As a coda to that point, Sollers points out that Paterno, who died at the age of 85 in January 2012 after a short bout with lung cancer, had said in his final days that he only wanted the full truth about the Sandusky matter to come out. "In a handwritten note," Sollers writes, "Joe Paterno wrote: 'Good side of scandal: It has brought about more enlightenment of a situation [sexual abuse of young people] in the country.' As in life, Joe Paterno remained committed to helping others at his death."

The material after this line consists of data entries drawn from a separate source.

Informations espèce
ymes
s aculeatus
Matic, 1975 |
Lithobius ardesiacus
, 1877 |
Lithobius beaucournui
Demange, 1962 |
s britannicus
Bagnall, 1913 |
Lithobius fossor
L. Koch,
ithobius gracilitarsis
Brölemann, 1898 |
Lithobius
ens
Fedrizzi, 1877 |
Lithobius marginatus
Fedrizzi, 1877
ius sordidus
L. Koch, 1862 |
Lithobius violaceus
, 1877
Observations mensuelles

Freeh on Sunday emphatically reiterated he believes otherwise: "I stand by our conclusion that four of the most powerful people at Penn State failed to protect against a child sexual predator harming children for over a decade. These men exhibited a striking lack of empathy for Sandusky's victims by failing to inquire as to their safety and well-being, especially by not even attempting to determine the identity of the child who Sandusky assaulted in the Lasch Building in 2001."

After the Freeh report was released, the university accepted its findings and signed a consent decree accepting the historic NCAA sanctions. The Joe Paterno statue outside Beaver Stadium was hauled down and stuffed into storage. It all happened so quickly.

But that speed forms the foundation of the Paternos' rebuttal -- the "rush to judgment" by the Board of Trustees to fire the coach November 2011 was repeated by the board and then the NCAA after the Freeh report's release. The family's fight to rehabilitate Joe Paterno begins with this report, but it won't end with it. Even armed with these experts decrying the injustice, the Paternos' fight will be a slow, difficult slog. Americans don't easily change their minds.